There is probably 1001 ways to include RDF documents into HTML files.

Right now, I choose to only take into consideration the RDF documents linked with the <link> HTML element. That way I know what RDF document type I should expect, and the only thing I have to do is to make sure that the RDF document is really what the link says it is.

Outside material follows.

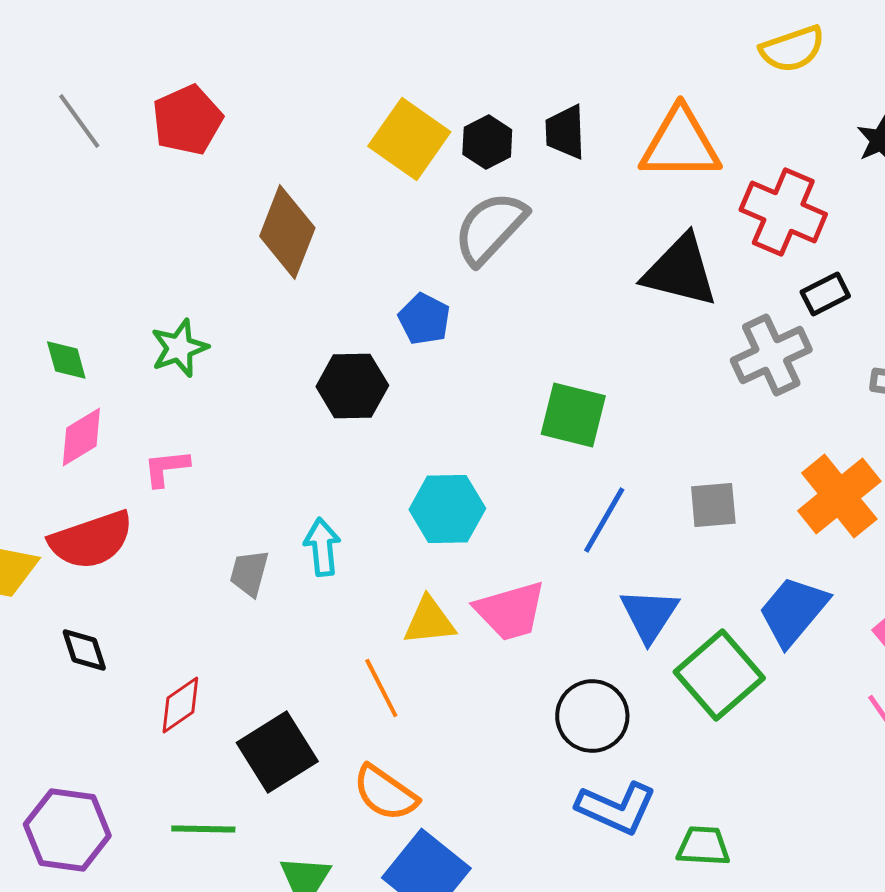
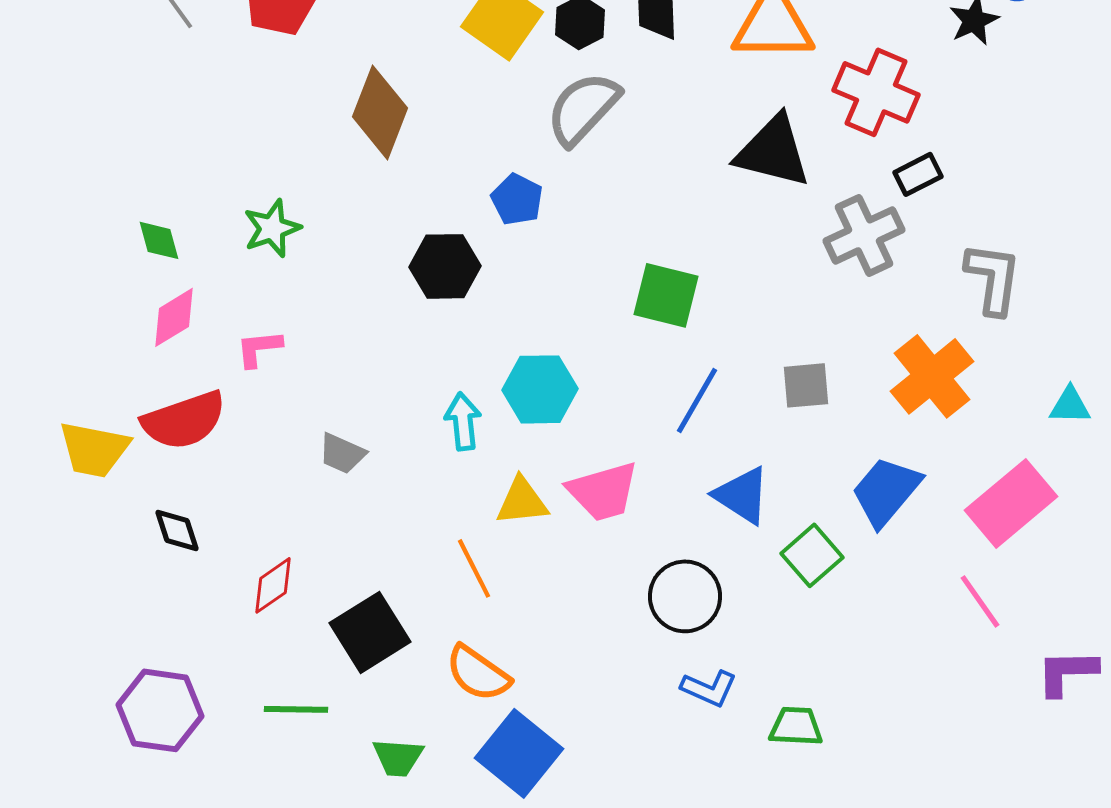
cyan arrow: (322, 547) -> (463, 421), moved
gray trapezoid: (249, 573) -> (342, 453), turned -81
blue triangle: (649, 615) -> (742, 495), turned -30
green square: (719, 675) -> (812, 555), size x0.7
blue L-shape: (616, 808) -> (709, 688), size x0.7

Eventually I will possibly detect and archive RDF documents that are embedded into XHTML files using RDFa, GRDDL, or whatever. Also, I could detect RDF documents embedded into HTML files using techniques like HTML comments, <script> element with XML comments, etc. However, I don’t expect to add such feature in the near future (next weeks) considering my lack of time.

 

Next things

Many things are coming up with the evolution of PingtheSemanticWeb.com pinging service. Many people are interested to interact with it (to give it some data or to use its data). Tomorrow I will wrote another blog post to announce some things that happened/will happen in the next few weeks in relation with the service.

So far, it has been appreciated by many people.

 

Bugs and glitches

I fixed many bugs reported by users in the last few days. So if you find one, think that something doesn’t work properly, or whatever, please contact me by email at [fred ( at ) fgiasson.com], so I’ll be able to investigate the issue as soon as possible.

Technorati: | | | | | | | | | | | |

Developments with PingtheSemanticWeb.com

PingtheSemanticWeb.com is 3 days old and many people already started to take a look at it. The purpose of this blog post is to know what are the next steps, what the open questions are and what changed since.

    

What changed?

In the last 3 days I fixed some little bugs, I upgraded the auto-discovery feature and I corrected the grammar (thanks to Uldis Bojars).

 

The open question: the export feature

The file format used to export the list of pings is still an open question. Right now, I am using a simple XML file (with two elements) to export the list of pings.

Some people wonder why I don’t use a custom RDF document, a Scutter Vocab document or a RSS document?

Christoph Görn proposed this implementation for the export feature

Personally the problem I have by exporting the list of pings in RDF instead of XML is the overhead (in number of characters) it adds without seeing significant benefit to do so. Read the comments on this blog post to be aware of the current positions on the question.

Please leave your comments about this question on this blog post. Personally I’ll wait until Tim Finin (of Swoogle) contact me with the method they wish to use to make Swoogle interacting with PingtheSemanticWeb.com. However, any new opinions are welcome.

 

Future developments

 

SIOC detector

Uldis is currently working on a new version of his SIOC detector. This new version will detect SIOC, DOAP and FOAF files on web pages (By the way, the SIOC detector is a FireFox plug-in). If the detector finds an instance of these ontologies on a web page, it will instantly ping PingtheSemanticWeb.com pinging service.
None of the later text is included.